**Exercise directions:** Please find every line of the listing below where "sensors" occurs and copy it.

**Available records:**
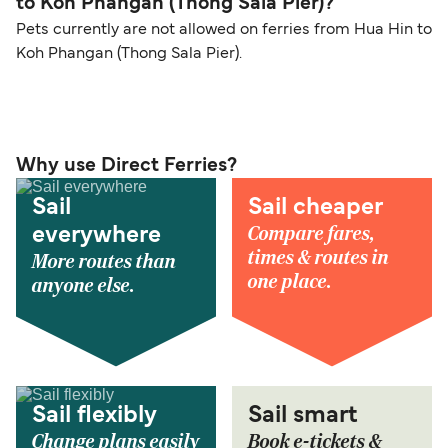
to Koh Phangan (Thong Sala Pier)?
Pets currently are not allowed on ferries from Hua Hin to
Koh Phangan (Thong Sala Pier).
Why use Direct Ferries?
Sail
Sail cheaper
Compare fares,
everywhere
times & routes in
More routes than
one place.
anyone else.
Sail flexibly
Sail smart
Change plans easily
Book e-tickets &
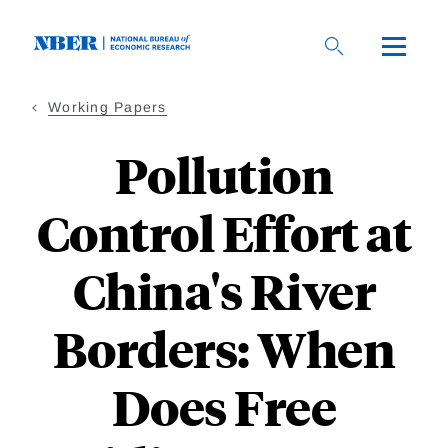
Skip
to
main
content
Working Papers
Pollution
Control Effort at
China's River
Borders: When
Does Free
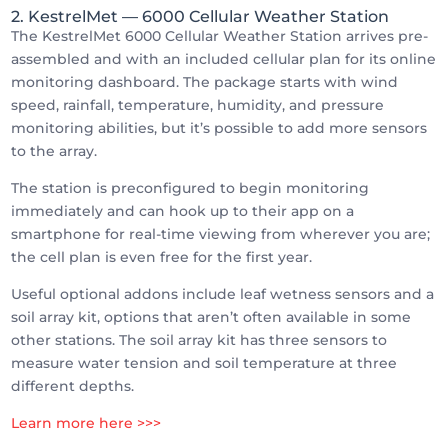
2. KestrelMet
— 6000 Cellular Weather Station
The KestrelMet 6000 Cellular Weather Station arrives pre-
assembled and with an included cellular plan for its online
monitoring dashboard. The package starts with wind
speed, rainfall, temperature, humidity, and pressure
monitoring abilities, but it’s possible to add more sensors
to the array.
The station is preconfigured to begin monitoring
immediately and can hook up to their app on a
smartphone for real-time viewing from wherever you are;
the cell plan is even free for the first year.
Useful optional addons include leaf wetness sensors and a
soil array kit, options that aren’t often available in some
other stations. The soil array kit has three sensors to
measure water tension and soil temperature at three
different depths.
Learn more here >>>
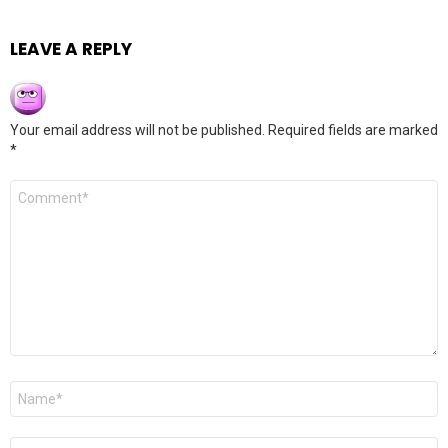
LEAVE A REPLY
Your email address will not be published.
Required fields are marked
*
Comment
*
Name
*
Email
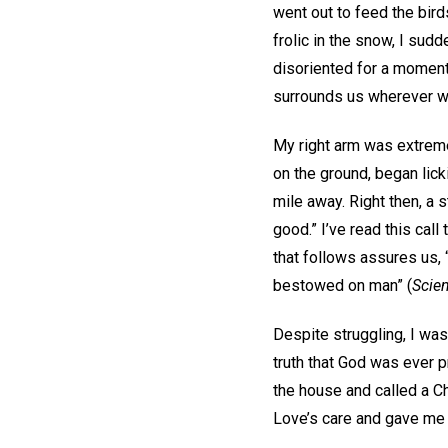
went out to feed the bird
frolic in the snow, I sud
disoriented for a moment
surrounds us wherever w
My right arm was extreme
on the ground, began lic
mile away. Right then, a s
good.” I’ve read this cal
that follows assures us, 
bestowed on man” (
Scien
Despite struggling, I was 
truth that God was ever p
the house and called a Ch
Love’s care and gave me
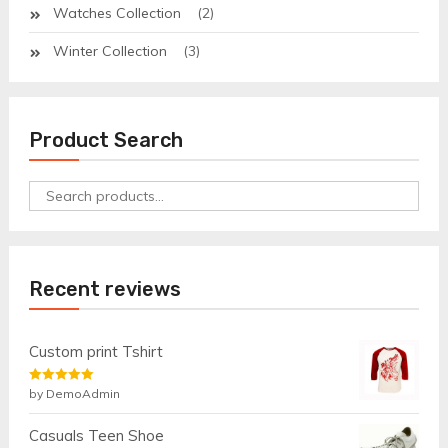
Watches Collection
(2)
Winter Collection
(3)
Product Search
Search
for:
Recent reviews
Custom print Tshirt
Rated
by DemoAdmin
5
out
of 5
Casuals Teen Shoe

**Reply to the exercise:**
monitoring abilities, but it’s possible to add more sensors
Useful optional addons include leaf wetness sensors and a
other stations. The soil array kit has three sensors to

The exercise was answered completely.